Piê é mineiro de Belo Horizonte (MG), trans não binário, autista, artista, biólogo, poeta, professor escritor, ator, artista plástico e músico. Foi vencedor do Slam MG em 2018 e é o atual campeão brasileiro de slam, vencendo o SlamBR 2018 e representando o Brasil na Copa do Mundo, em Paris. Participa da Coletiva Manas, do Sarau Comum e do Coletivoz.
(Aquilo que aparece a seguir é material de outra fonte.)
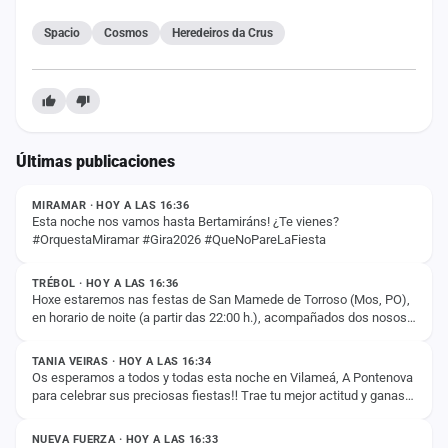
Spacio
Cosmos
Heredeiros da Crus
Últimas publicaciones
ESTADO
MIRAMAR · HOY A LAS 16:36
Esta noche nos vamos hasta Bertamiráns! ¿Te vienes?
#OrquestaMiramar #Gira2026 #QueNoPareLaFiesta
ESTADO
TRÉBOL · HOY A LAS 16:36
Hoxe estaremos nas festas de San Mamede de Torroso (Mos, PO),
en horario de noite (a partir das 22:00 h.), acompañados dos nosos
ESTADO
compañeiros da Orquesta…
TANIA VEIRAS · HOY A LAS 16:34
Os esperamos a todos y todas esta noche en Vilameá, A Pontenova
para celebrar sus preciosas fiestas‼️ Trae tu mejor actitud y ganas
ESTADO
de bailar para compartir…
NUEVA FUERZA · HOY A LAS 16:33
Começou a participar de slams em 2016. Já publicou 14 zines de forma independente.

 

“Ás vezes eu sinto
como se o corpo fosse explodir.
do nada.

De tanto que
me queimam
esses olhares
incandescidos
de ódio
e
repulsa. “

 

 

Ari Ex

poeta, não binário, MC, da zona norte de São Paulo para o mundo

Aquenda

Ari Ex
sobrevivente
irmã
vou te falar
já vi nessa caminhada
vários se afastar

pagava de parceiro
fotinho junto e pá
pra sustentar imagem
e no sistema se blindar

e pros preto sobra só
fome, apanhar e pó
e os sonhos tudo ceifado
vivê levando enquadro
vai para parede ai, ô, preto safado

paz?
paz é o caraio, tio
cansei de esculacho
vai cobrar patrão
não quem ta fudido embaixo

nem vem achando que eu tenho medo de macho
com sangue no zóio, se preciso eu arregaço
não adianta passar pano
salve, Sara, aqui eu rasgo

tava mó suave
disseram que eu ameaço
agora voltei para cobrar o saldo
y saúdo as irmãs
bixas, pretas, travestis
parceiras de caminhada
nus corre até aqui

porque na fome e na brisa
muito eu aprendi
salve a sapa caminhão
e a suas parati

mas, por falar em vingança, cobrança
só ouvi ideia torta desde que era criança
agora fez piadinhas, zero saco, os macho dança

as bixas tão marginalizadas
mas organizadas
cansada de dor e de ser criminalizada
nóis só queria sair e dar umas risadas
mas, quem é que dorme em paz
com João Victor e uma Dandara
mortos a cada dia nas calçadas

bixa não é piada
a vida é engraçada
com tanta ideia torta
eu fiquei até passada

por dinheiro e poder
várias casacas viradas
eu tô virada, viada
irada

com tanta ideia torta correndo na minha quebrada
os verme de boa e as mina sendo abusada
ameaçada
processada

brankkko dizendo que o racismo acabô
mas eu passei de kepe e o cuzão logo gelou
primeiro atravessou e depois ainda olhou
por que ensinam desde cedo que o crime é que tem cor
povo preto tá cansado de todo esse horror

as bixa de bode começando a requisitar os agressor
as mina começando a subir estuprador
arrancar sangue se preciso, até nos dar nosso valor

dinamitá esse cis-tema
em luto y luta por amô

é
pode rir, mas não desacredita não, senhor
é as mina, as bixa e as preta
que tão tacando o terror

 

 

Paulínio Flóki

 

poeta, não binário, MC, paulistano

Agora eu tenho 19 anos

falam que eu estou confusa
mais confuso é quem quer me dar beijo
mas não dá, porque se assusta

eu beijo mina, diva, bixa, viado e sapatão
eu não tenho lista de pré-requisito
eu não tenho um padrão

(…)

eu posso até ter falado muito
me embolado
ter falado demais
mas é que eu só comecei a falar
três anos atrás

 

 

H TA 

poeta, trans, cantora, da zona leste de São Paulo, resistente

macho alfa

espancada
invadida
desfigurada

pois é

quem nos deseja
também nos ataca

no Brasil, transfobia é o que mais mata
nossa luta é antiga e somos esquecidas

 

 

•  •  •  •  •

O Margens se junta às reflexões sobre a data e a existência da população tarns para destacar outros aspectos da vivência de importantes poetas trans que se encontram à margem da heterossexualidade, do mercado editorial ou da existência limitante de caber num rótulo.